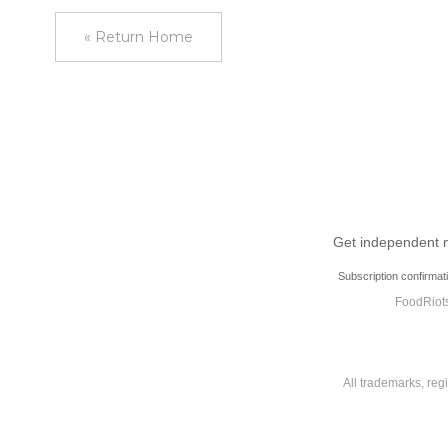
« Return Home
Get independent ne
Subscription confirmat
FoodRiots
All trademarks, reg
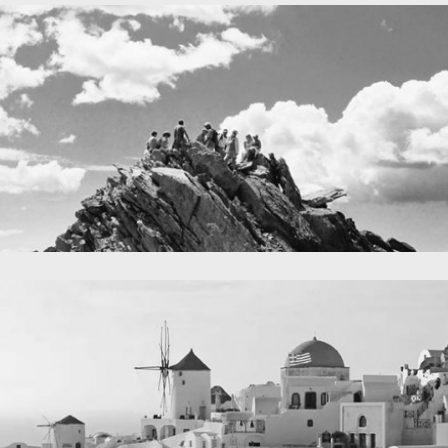
A lone fence
in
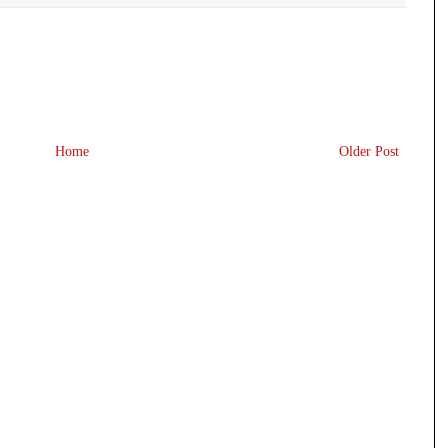
Home
Older Post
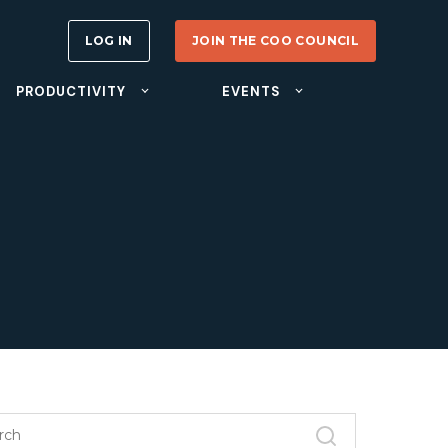
LOG IN
JOIN THE COO COUNCIL
PRODUCTIVITY
EVENTS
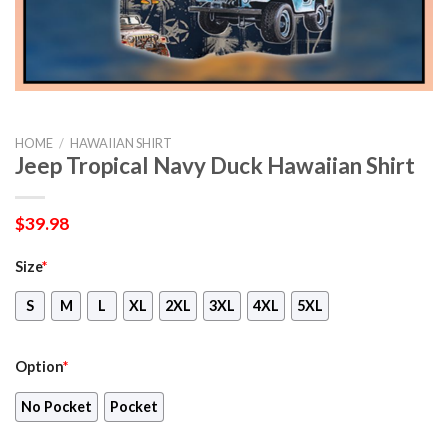
HOME
/
HAWAIIAN SHIRT
Jeep Tropical Navy Duck Hawaiian Shirt
$
39.98
Size
*
S
M
L
XL
2XL
3XL
4XL
5XL
Option
*
No Pocket
Pocket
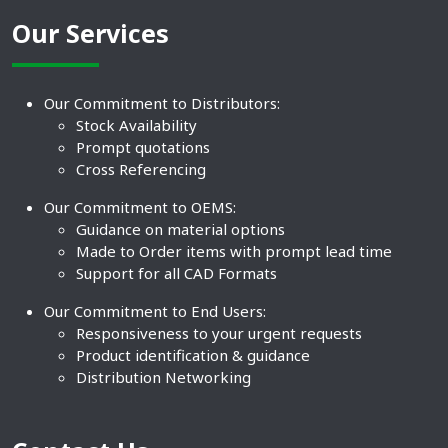
Our Services
Our Commitment to Distributors:
Stock Availability
Prompt quotations
Cross Referencing
Our Commitment to OEMS:
Guidance on material options
Made to Order items with prompt lead time
Support for all CAD Formats
Our Commitment to End Users:
Responsiveness to your urgent requests
Product identification & guidance
Distribution Networking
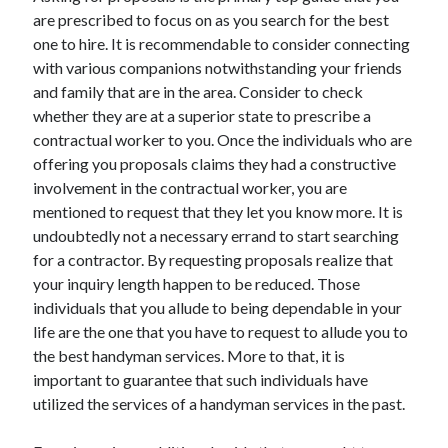
Arts & Entertainment
are prescribed to focus on as you search for the best
Auto & Motor
one to hire. It is recommendable to consider connecting
Business Products & Services
with various companions notwithstanding your friends
Clothing & Fashion
and family that are in the area. Consider to check
Employment
whether they are at a superior state to prescribe a
Financial
contractual worker to you. Once the individuals who are
Foods & Culinary
offering you proposals claims they had a constructive
Health & Fitness
involvement in the contractual worker, you are
Health Care & Medical
mentioned to request that they let you know more. It is
Home Products & Services
undoubtedly not a necessary errand to start searching
Internet Services
for a contractor. By requesting proposals realize that
Legal
your inquiry length happen to be reduced. Those
Personal Product & Services
individuals that you allude to being dependable in your
Pets & Animals
life are the one that you have to request to allude you to
Real Estate
the best handyman services. More to that, it is
Relationships
important to guarantee that such individuals have
Software
utilized the services of a handyman services in the past.
Sports & Athletics
Technology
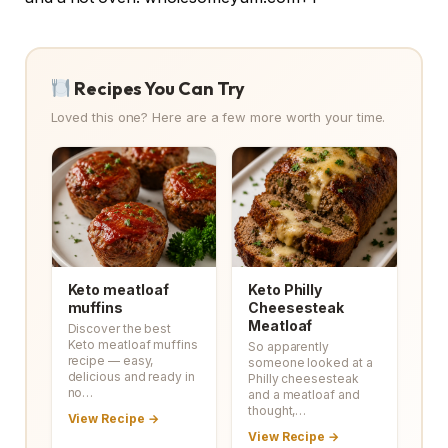
Recipes You Can Try
Loved this one? Here are a few more worth your time.
Keto meatloaf
Keto Philly
muffins
Cheesesteak
Meatloaf
Discover the best
Keto meatloaf muffins
So apparently
recipe — easy,
someone looked at a
delicious and ready in
Philly cheesesteak
no…
and a meatloaf and
thought,…
View Recipe →
View Recipe →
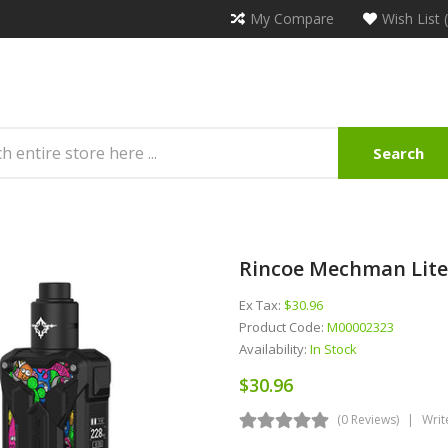
My Compare
Wish List 
Search
Rincoe Mechman Lite
Ex Tax:
$30.96
Product Code:
M00002323
Availability:
In Stock
$30.96
(0 Reviews)
Writ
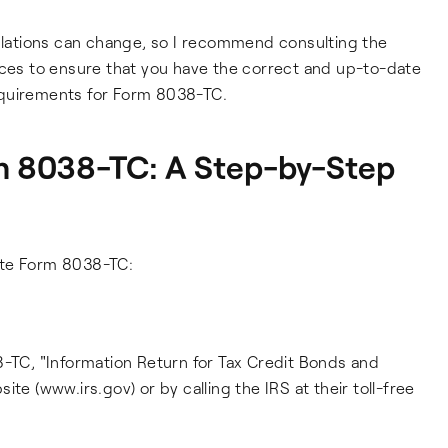
gulations can change, so I recommend consulting the
rces to ensure that you have the correct and up-to-date
 requirements for Form 8038-TC.
 8038-TC: A Step-by-Step
ete Form 8038-TC:
8-TC, "Information Return for Tax Credit Bonds and
te (www.irs.gov) or by calling the IRS at their toll-free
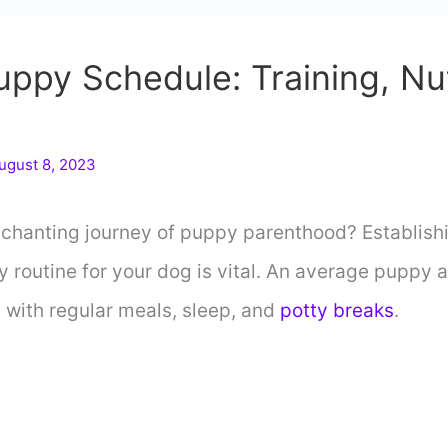
ppy Schedule: Training, Nut
ugust 8, 2023
chanting journey of puppy parenthood? Establishi
 routine for your dog is vital. An average puppy 
 with regular meals, sleep, and
potty breaks
.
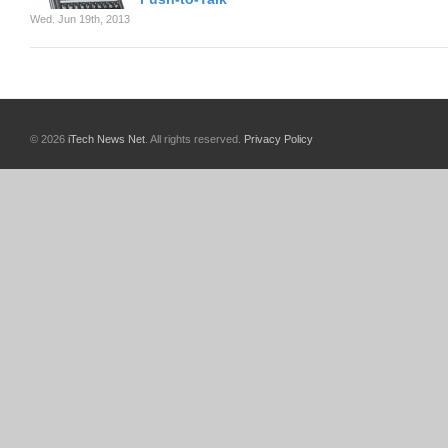
Wed. Jun 19th, 2013
© 2026
iTech News Net
. All rights reserved.
Privacy Policy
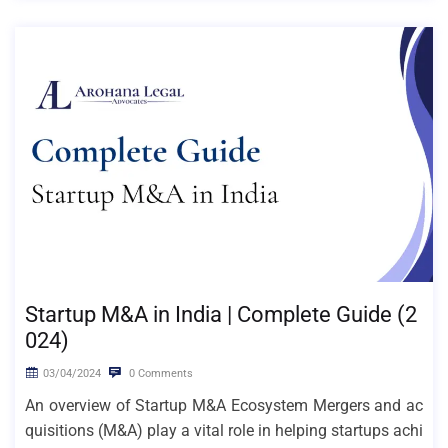
Startup M&A in India | Complete Guide (2
024)
03/04/2024
0 Comments
An overview of Startup M&A Ecosystem Mergers and ac
quisitions (M&A) play a vital role in helping startups achi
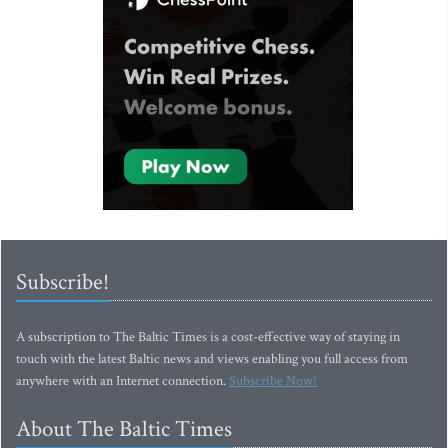
Subscribe!
A subscription to The Baltic Times is a cost-effective way of staying in
touch with the latest Baltic news and views enabling you full access from
anywhere with an Internet connection.
Subscribe Now!
About The Baltic Times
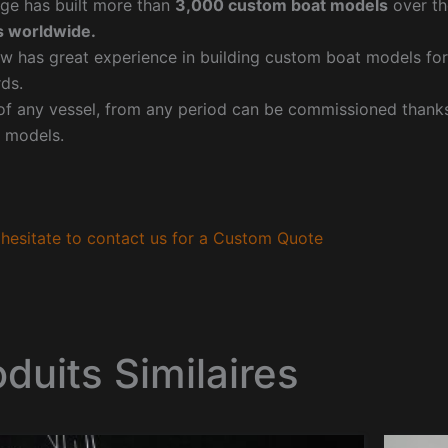
ge has built more than
3,000 custom boat models
over th
 worldwide.
w has great experience in building custom boat models fo
ds.
f any vessel, from any period can be commissioned thanks 
 models.
hesitate to contact us for a Custom Quote
oduits Similaires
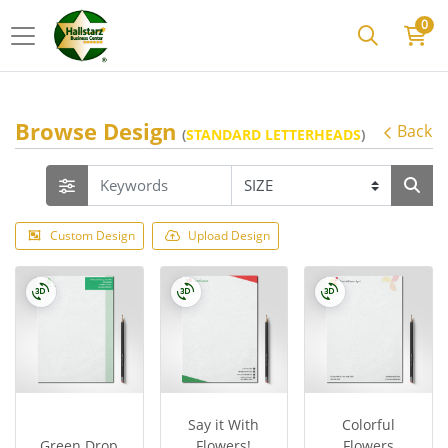
0
Browse Design
Back
(
STANDARD LETTERHEADS
)
Custom Design
Upload Design
Say it With
Colorful
Green Drop
Flowers!
Flowers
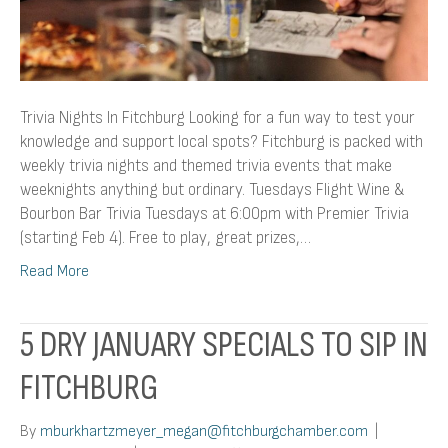
Trivia Nights In Fitchburg Looking for a fun way to test your
knowledge and support local spots? Fitchburg is packed with
weekly trivia nights and themed trivia events that make
weeknights anything but ordinary. Tuesdays Flight Wine &
Bourbon Bar Trivia Tuesdays at 6:00pm with Premier Trivia
(starting Feb 4). Free to play, great prizes,…
Read More
5 DRY JANUARY SPECIALS TO SIP IN
FITCHBURG
By
mburkhartzmeyer_megan@fitchburgchamber.com
|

Work to complete. Scan the material and collect every line that contains "Times".

Response for this exercise.
A subscription to The Baltic Times is a cost-effective way of staying in
About The Baltic Times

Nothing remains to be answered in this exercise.